China unleashed the Wuhan virus on the globe, Anthony Fauci convinced Congress to binge spend like drunken sailors on Covid prevention and relief. Homes prices soared, mortgage demand sank and nothing has been the same.
Here is a chart of the Case-Shiller national home price index post Covid outbreak and the hysterical overreaction by Congress and the Administration (including Anthony Fauci).
Another example? New home sales are down 6.6% YoY.
Who do we blame? China? Yes. Anthony Fauci? Yes. Congress? Yes.
House prices have exploded since Covid, primarily due to massive Federal spending.
In terms of YoY growth, average hourly earning are exceeding home price growth.
Affordable housing is difficult to achieve at the national level since local politicians control local economies badly. Think LA Mayor Karen Bass who is taking Pacific Palisades which recently burned down and wants to build multifamily housing for low income households. This reminds me of the folly in Long Branch New Jersey where they built low income housing on the beach front. It failed, of course.
US prices rose 0.3% MoM in June according to the Bureau of Labor Statistic (BLS). And on a YoY basis, inflation rose 2.7% while core inflation rose 2.9%.
Supercore inflation was up 3.017% YoY.
As of May, import prices rose a scant 0.0% MoM and 0.2% YoY.
Shelter rose 3.8% YoY in June while gas utilities rose 14.2%.

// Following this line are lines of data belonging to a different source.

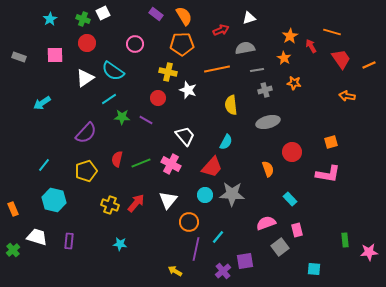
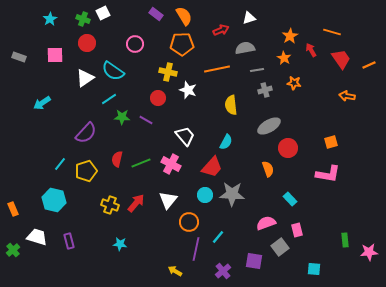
red arrow at (311, 46): moved 4 px down
gray ellipse at (268, 122): moved 1 px right, 4 px down; rotated 15 degrees counterclockwise
red circle at (292, 152): moved 4 px left, 4 px up
cyan line at (44, 165): moved 16 px right, 1 px up
purple rectangle at (69, 241): rotated 21 degrees counterclockwise
purple square at (245, 261): moved 9 px right; rotated 18 degrees clockwise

And on this news, the yield on 30-year Treasuries rose 5%.
The U.S. has already brought in nearly $73 billion in revenue from tariffs so far this year, compared to $77 billion in tariff revenue for the entirety of 2024. In Trump’s second term, tariff revenue is over $25 billion.
So much for the hysteria over a stock market crash and massive increase in inflation. Particularly “economists” who say this nonsense. Who are those guys?
Thank goodness “Statist Joe” Biden is gone. Kamala Harris is still lingering around the edges, while the mortgage and housing markets are still suffering from the Biden/Harris regulatory overreach.
Mortgage applications increased 9.4 percent from one week earlier, according to data from the Mortgage Bankers Association’s (MBA) Weekly Mortgage Applications Survey for the week ending July 4, 2025. Last week’s results included an adjustment for the July 4th holiday.
The Market Composite Index, a measure of mortgage loan application volume, increased 9.4 percent on a seasonally adjusted basis from one week earlier. On an unadjusted basis, the Index decreased 13 percent compared with the previous week. The seasonally adjusted Purchase Index increased 9 percent from one week earlier. The unadjusted Purchase Index decreased 13 percent compared with the previous week and was 25 percent higher than the same week one year ago.
The Refinance Index increased 9 percent from the previous week and was 56 percent higher than the same week one year ago.
Mortgage rates moved lower last week, with the 30-year fixed rate decreasing to 6.77 percent, its lowest level in three months. After adjusting for the July 4th holiday, purchase applications increased to the highest level of activity since February 2023 and remained above year-ago levels.
Biden claims the foreign leaders have been calling him for advice. Here is one example.
It’s Gov’t Gone Wild! That includes The House, Senate, President and Federal Reserve.
The purchasing power of the US Dollar was $1004.4 on 1915-03-01. By 2025-05-01, the purchasing power fell to $31.1, a loss of 97%. Public debt since the last year of GW Bush, Obama/Biden (with a brief hiatus with Trump) rose 317% since January 2009.
Finally, US government debt growth (YoY) was approximately equal to US nominal GDP growth in Q1 2025.
Unfortunately, the BBB (Big Beautiful Bill) is projected to add $3.9 trillion of debt. Unfortunately, there are insufficient spending cuts in the BBB. And the Senate just nixed kicking illegal immigrants off of Federal healthcare programs.
Unfortunately, GDP growth is only expected to be modest with debt growth once again rising faster than GDP growth. As Diane Feinstein once said, politicians are elected to spend money. This, of course, was a ridiculous statement embraced by spend-crazy Democrats and RINOs.
So, Congress has committed American taxpayers to debt slavery.
I sure hope this isn’t a repeat of the financial crisis! But new homes for sale have ballooned to financial crisis levels.
Home sales have dropped below year-ago levels, presaging likely declines in mortgage supply and turnover. With completed-home inventories hitting post-global financial crisis (GFC) highs, regional surpluses are emerging as key home-price factors, setting the stage for widening pockets of price weakness in the months ahead.
Contributing to the glut of new homes for sale is the rising prices AND higher mortgage rates.